On long putts you can break the wrists on the back-swing, also on the follow-through, this should give more feel.
Ball position: opposite left instep, will ensure you brush the ball with a rising blow, which will result in the ball spinning head over toe which help it stay on line.
Practice for long putts: To develop a feel for the right weight needed, to ensure the ball travels the correct distance; this takes a lot of practice.
To train your mind you need to practice. With the ball a set distance from the hole.
To do this, on a flat green place a row of balls starting with one pace from the hole – then a ball every pace back to 15 paces.
Starting with the ball that is closest to the hole, putt each ball in turn.
Then when you play think in terms of how many paces the ball is from the hole.

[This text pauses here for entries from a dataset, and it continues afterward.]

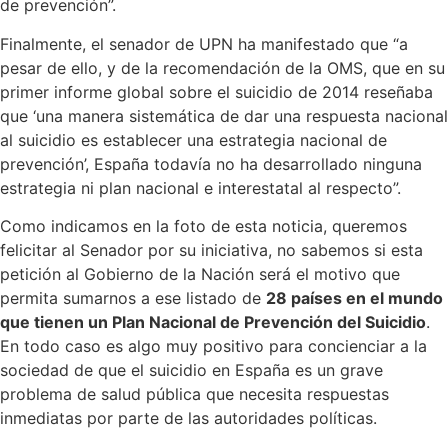
de prevención”.
Finalmente, el senador de UPN ha manifestado que “a
pesar de ello, y de la recomendación de la OMS, que en su
primer informe global sobre el suicidio de 2014 reseñaba
que ‘una manera sistemática de dar una respuesta nacional
al suicidio es establecer una estrategia nacional de
prevención’, España todavía no ha desarrollado ninguna
estrategia ni plan nacional e interestatal al respecto”.
Como indicamos en la foto de esta noticia, queremos
felicitar al Senador por su iniciativa, no sabemos si esta
petición al Gobierno de la Nación será el motivo que
permita sumarnos a ese listado de
28 países en el mundo
que tienen un Plan Nacional de Prevención del Suicidio
.
En todo caso es algo muy positivo para concienciar a la
sociedad de que el suicidio en España es un grave
problema de salud pública que necesita respuestas
inmediatas por parte de las autoridades políticas.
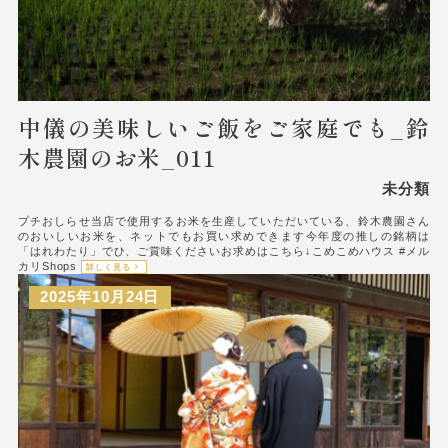
中儀の美味しいご飯をご家庭でも_鈴
木農園のお米_011
未分類
プチおしらせ当店で使用するお米を生産していただいている、鈴木農園さん
のおいしいお米を、ネットでもお買い求めできます今年度の推しの銘柄は
「はれわたり」でひ、ご賞味くださいお求めはこちら↓こめこめハウス #メル
カリShops
詳しく見る
2025年10月24日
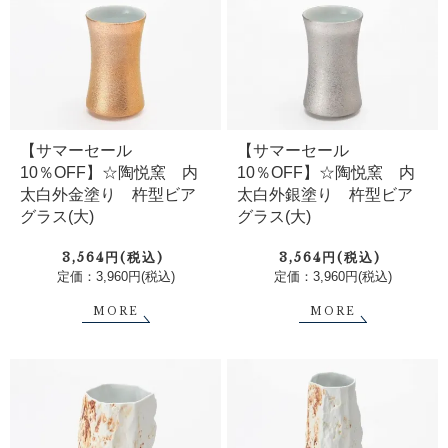
【サマーセール
【サマーセール
10％OFF】☆陶悦窯 内
10％OFF】☆陶悦窯 内
太白外金塗り 杵型ビア
太白外銀塗り 杵型ビア
グラス(大)
グラス(大)
3,564円(税込)
3,564円(税込)
定価：3,960円(税込)
定価：3,960円(税込)
MORE
MORE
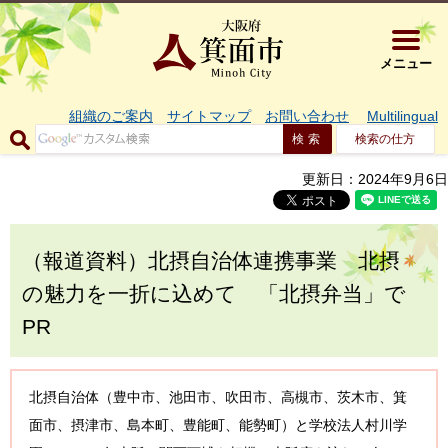
大阪府箕面市 
メニュー
組織のご案内
サイトマップ
お問い合わせ
Multilingual
検索の仕方
更新日：2024年9月6日
（報道資料）北摂自治体連携事業 北摂
の魅力を一折に込めて 「北摂弁当」で
PR
北摂自治体（豊中市、池田市、吹田市、高槻市、茨木市、箕
面市、摂津市、島本町、豊能町、能勢町）と学校法人村川学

In your mind add one pace for up hill; – take one pace off for down hill. Practice long putts with just your right hand, this will give you the feeling of the rolling ball.
You could also try to putt with your eyes closed. This will enhance your senses and help you develop the touch and feel required to judge just how hard you need to stroke the ball for varying distances to the hole.
Putting: Speed will take the turn out of the putt, you need to be confident of your line, sure that you can place the ball dead centre of the hole, then you can putt with pace. Most players elect to play a slow ball and judge the amount of turn required. Practice both methods and once you decide which method gives you the best average, always play that way.
Practice PUTTING as often as you can, certainly in preference to hitting ball after ball on the range.
Putting is the most important element in golf. If you have a good short game and can putt, combined with good course management, you can shoot in the mid eighties. You can take your game to another level.
To get the ball close on long putts, speed is the secret even more important than direction. Develop a good feel and touch, work hard on the weight and speed so you can control the distance on all your long putts. Think big bowl: you must get the ball inside the big bowl, if it drops in the hole then that a bonus. But never end up taking three putts – that is giving shots away.
(We say never up never in) on a level green a perfectly weighted putt, if it does not drop in the cup, should run on past by 12 to 15 inches; then you know you had the correct speed.
Be prepared (if you have not read the previous lesson then you should). We advise getting to the course well ahead of your tee time. Then you can warm up and spend time hitting long putts on the putting green to learn the speed, this will save you shots when you play the course. When you take practice strokes for long putts, it is part of the mind game – it is a rehearsal to prepare you for a competitive 18 holes. It is also good to finish your putting practice with a few comparatively easy putts from three or four feet. (Strange but true, to hear the ball dropping into cup gives you an in built confidence which you carry through to your game.)
When you stand over a putt you must never have negative thoughts, you must be certain in your mind that the line and target area you have selected are correct, relax (no tension in those arms), legs perfectly still. Take one last look, visualize the line and the distance the ball is going to travel, then head and eyes directly over the ball, you are going to rock your shoulders and create the tick tock – pendulum-like movement
Hope you enjoyed this lesson and that it improves your game.